5.1 Cursor expired (410 SYNC_CURSOR_EXPIRED)

  • Cause: desktop offline > snapshot retention window.
  • System behaviour: desktop falls back to full re-sync.
  • User-visible: "Refreshing data" indicator; takes seconds to a minute depending on volume.
  • Manual: none expected.

5.2 Push retry storm

  • Detection: sync.push.ops{outcome=deferred} > 100/s.
  • Cause: server back-pressure; renderer not honoring backoff.
  • Manual: verify renderer version; bump server min-instances temporarily.

5.3 Local SQLite corruption

  • Detection: desktop logs SQLITE_CORRUPT.
  • Mitigation: desktop deletes housekeeping.db and full re-syncs.
  • Manual: support ticket; root-cause investigation if pattern.

6. AI port failures

6.1 Routing port timeout

  • Detection: ai.routing.fallback counter > 0.
  • System behaviour: empty suggestion; manual mode.
  • Manual: if persistent (> 30 min), confirm ai-orchestrator-service health; consider disabling auto-apply gate via tenant settings.

6.2 Routing applied bad assignment

  • Cause: routing model returned invalid staffId (off-shift, wrong tenant).
  • System behaviour: application layer rejects via STAFF_UNAVAILABLE; row dropped from suggestion; audit row created.
  • Manual: capture suggestion ID and report to AI team for model regression test.

7. Multi-service interactions

7.1 reservation.checked_out.v1 arrives but room not in property-service

  • Cause: event-out-of-order (room archived just before checkout).
  • System behaviour: CreateTaskUseCase looks up room, gets 404 → emits task.cancelled.v1 with reason=room_archived; logs WARN.
  • Manual: none required; investigated only if frequent.

7.2 maintenance.work_order.completed.v1 for room with no prior maintenance task

  • Cause: maintenance opened standalone (not via cleaning hand-off).
  • System behaviour: unblock room, create post_maintenance task.
  • Manual: none.

7.3 staff.shift.ended.v1 while staff has open task

  • Cause: shift ended before completion.
  • System behaviour: open tasks reset to pending; router re-suggests; task.reassigned.v1 emitted on next assignment; escalated.v1 if no replacement found within 5 min.
  • Manual: supervisor action via board.

8. Security events

8.1 RLS deny in production

  • Detection: any RLS deny in prod = page on-call.
  • Manual: open SEV-2; this should never happen given our current_tenant_id() setup.

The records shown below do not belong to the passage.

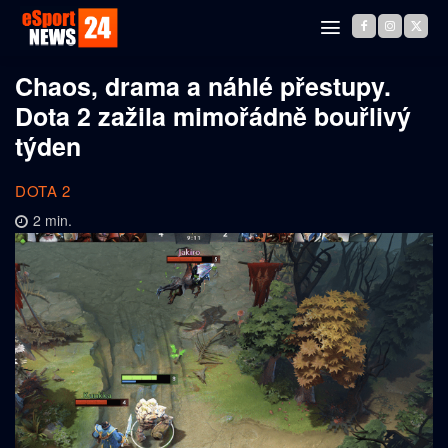
Chaos, drama a náhlé přestupy.
Dota 2 zažila mimořádně bouřlivý
týden
DOTA 2
2
min.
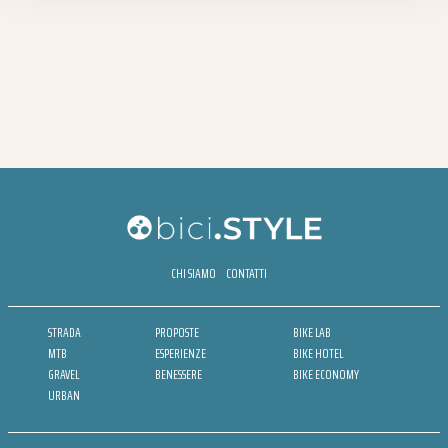
CHI SIAMO
CONTATTI
STRADA
PROPOSTE
BIKE LAB
MTB
ESPERIENZE
BIKE HOTEL
GRAVEL
BENESSERE
BIKE ECONOMY
URBAN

Investigate the offending request immediately.

8.2 Unexpected JWT role escalation

  • Detection: auth.role.unexpected (a non-supervisor calling supervisor-only routes) > 0.
  • Manual: rotate JWT signing key; force iam-service re-issuance.

9. Data integrity

9.1 Outbox event with invalid payload

  • Detection: consumer rejects with schema-validation error.
  • Mitigation: event versioning; producer must emit valid vN+1 only after consumer migration.
  • Manual: if consumer is ours: hot-fix payload field; for external producer: coordinate via owner.

9.2 room_status row missing

  • Cause: brand-new room not yet projected.
  • Mitigation: FlipRoomStatusUseCase and the room-event consumer create the row on first touch.
  • Manual: none.

10. Operational checklist for incident response

  1. Confirm the alert in Grafana housekeeping folder.
  2. Check outbox.unpublished_rows, consumer lag, and 5xx rate dashboards.
  3. Pull last 50 ERROR logs filtered to the affected route/use case.
  4. Identify if the issue is internal (code bug) or external (DB, Pub/Sub, dependency).
  5. If incident exceeds 15 min, post in #hk-ops, escalate per platform standard, start an incident doc.
  6. Once mitigated, file a post-mortem and link to the runbook updated as part of the fix.